As the two-year anniversary of Regulation Best Interest fades, Securities and Exchange Commission officials said they expect to conduct exams to see how well the industry has adopted the 700-plus-page retail advisory rule that was designed to protect investors from costly industry conflicts of interest and hidden fees.

“Our exam staff has noted that examining for compliance with these standards is a priority, so we would expect a number of exams that are related to this to be coming up in the next year,” Thoreau Bartmann, assistant director of the SEC’s Chief Counsel’s Office, told attendees of the Practising Law Institute’s "SEC Speaks" conference yesterday.

The SEC’s focus will be on compliance with the rule overall, but also on the two staff bulletins the SEC has introduced in the past year, which he said were “critical to the effective implementation of the standards.”

“The staff expects to release at least one more bulletin on care obligations this winter,” Bartmann added.

The first staff bulletin was introduced in March and related to the standards of conduct for account recommendations, including rollover recommendations and recommendations of different account types.

“This topic was chosen because selection of an account type is a consequential decision for retail investors.
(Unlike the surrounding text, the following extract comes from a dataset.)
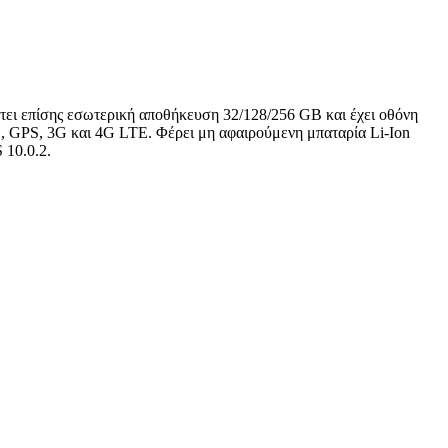
ει επίσης εσωτερική αποθήκευση 32/128/256 GB και έχει οθόνη
C, GPS, 3G και 4G LTE. Φέρει μη αφαιρούμενη μπαταρία Li-Ion
 10.0.2.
It is associated with significant conflicts of interest and raises particular issues for individuals operating in dually registered or affiliated firms, as well as dually licensed financial professionals” Bartmann said.

The second guidance was issued this summer and relates to conflicts of interest, recognizing that all financial professionals have at least some conflicts of interest with with their retail customers.

This staff bulletin focuses on how firms can develop policies and procedures to address conflicts that exist in their firm and support compliance with the best interest standard.

“Our hope is that these bulletins send a strong message that we take the ‘best interest’ obligation at the heart of both standards very seriously and we expect investment professionals and firms to do the same,” Emily Russell, chief counsel of the SEC Division of Trading and Markets, said at the conference.

SEC Chairman Gary Gensler told the House Financial Services Committee shortly after being confirmed in 2020 that he thinks “it’s important that investors actually take their best interests to heart, and that’s what we’re going to do through examinations and enforcement and guidance to ensure that that rule is fully complied with as written.”

Pundits, however, worry that Reg BI may blur the distinctions between RIAs and brokers and give consumers the false impression that they are interchangeable, trusted advisors, when in fact RIAs alone have a legal fiduciary duty to put their clients’ interests first.

Russell told attendees “although the specific application of Regulation Best Interest and the investment adviser fiduciary duty may differ in some respects and be triggered at different times, in the staff’s view, they generally yield similar results in terms of the ultimate responsibilities owed to retail investors.”